Stored data entries
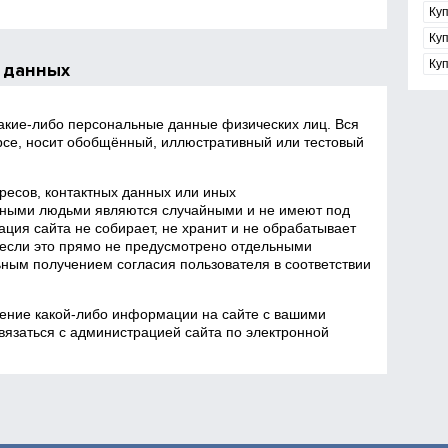
Ку
Ку
Ку
 данных
какие‑либо персональные данные физических лиц. Вся
се, носит обобщённый, иллюстративный или тестовый
есов, контактных данных или иных
ными людьми являются случайными и не имеют под
ция сайта не собирает, не хранит и не обрабатывает
если это прямо не предусмотрено отдельными
ным получением согласия пользователя в соответствии
ение какой‑либо информации на сайте с вашими
язаться с администрацией сайта по электронной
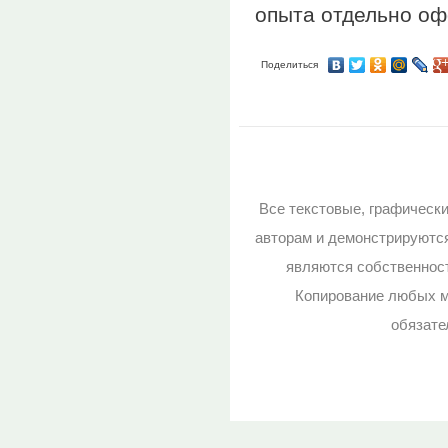
опыта отдельно оф
Поделиться
Все текстовые, графическ
авторам и демонстрируютс
являются собственност
Копирование любых м
обязате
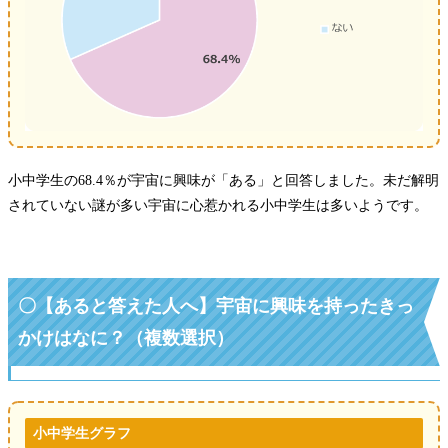
小中学生の68.4％が宇宙に興味が「ある」と回答しました。未だ解明
されていない謎が多い宇宙に心惹かれる小中学生は多いようです。
〇【あると答えた人へ】宇宙に興味を持ったきっ
かけはなに？（複数選択）
小中学生グラフ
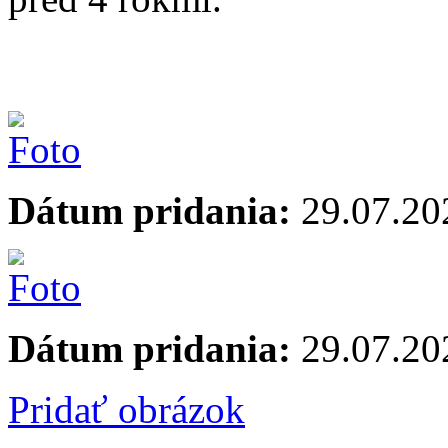
Dátum pridania:
29.07.20
Dátum pridania:
29.07.20
Pridať obrázok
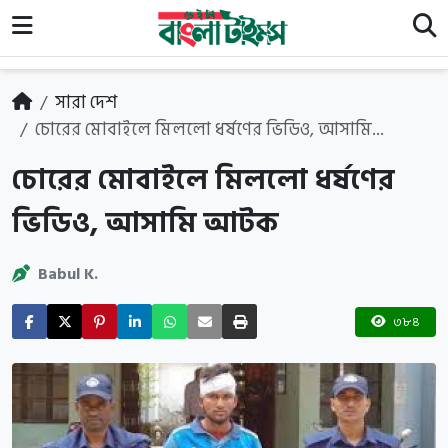
সারা দেশ
চোরের মোবাইলে মিললো ধর্ষণের ভিডিও, আসামি...
চোরের মোবাইলে মিললো ধর্ষণের
ভিডিও, আসামি আটক
Babul K.
৩৮৪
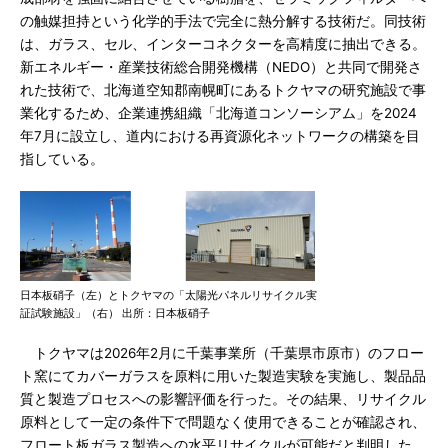
の触媒担持という化学的手法で完全に熱分解する技術だ。同技術
は、ガラス、セル、インターコネクターを高精度に抽出できる。
新エネルギー・産業技術総合開発機構（NEDO）と共同で開発さ
れた技術で、北海道空知郡南幌町にあるトクヤマの研究施設で事
業化するため、企業連携組織「北海道コンソーシアム」を2024
年7月に設立し、道内における再資源化ネットワークの構築を目
指している。
日本板硝子（左）とトクヤマの「太陽光パネルリサイクル実
証試験施設」（右） 出所：日本板硝子
トクヤマは2026年2月に千葉事業所（千葉県市原市）のフロー
ト窯にてカバーガラスを原料に用いた製造実験を実施し、製品品
質と製造プロセスへの影響評価を行った。その結果、リサイクル
原料として一定の条件下で問題なく使用できることが確認され、
フロート板ガラス製造への水平リサイクルが可能だと判明した。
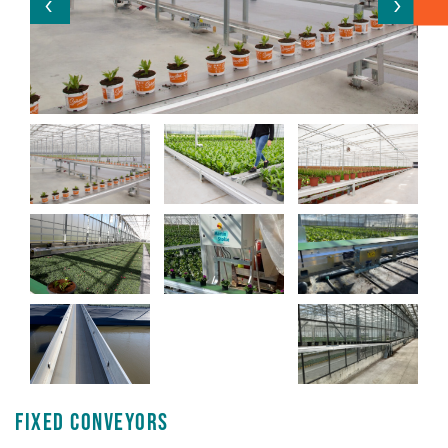
Box transport
Packaging - Wrapping - Sorting
Accessories
Fixed conveyors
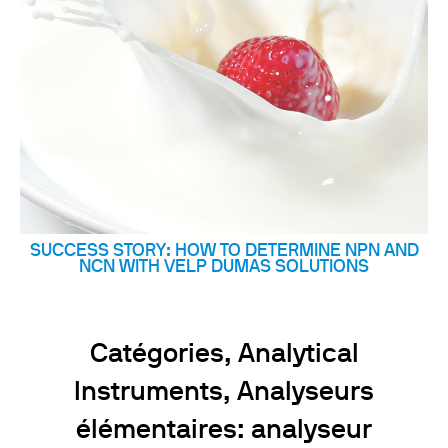
SUCCESS STORY: HOW TO DETERMINE NPN AND
NCN WITH VELP DUMAS SOLUTIONS
Catégories, Analytical
Instruments, Analyseurs
élémentaires: analyseur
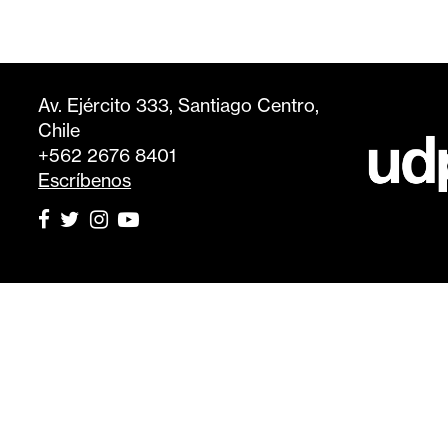
Av. Ejército 333, Santiago Centro,
Chile
+562 2676 8401
Escríbenos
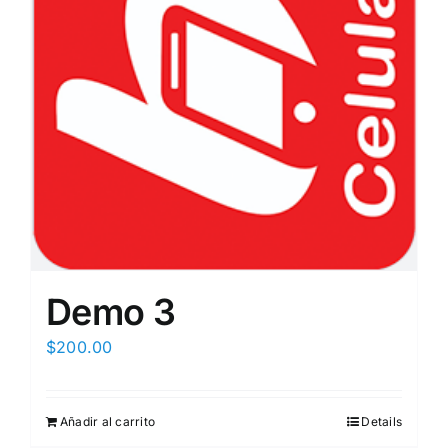
Demo 3
$
200.00
Añadir al carrito
Details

● **Requirement**: Leaving the pictures out, give again word for word each line from the one holding "élémentaires: analyseur" through the end of the records.

● **Solution to the problem**:
élémentaires: analyseur
Av. Ejército 333, Santiago Centro,
Chile
+562 2676 8401
Escríbenos
Demo 3
$
200.00
Añadir al carrito
Details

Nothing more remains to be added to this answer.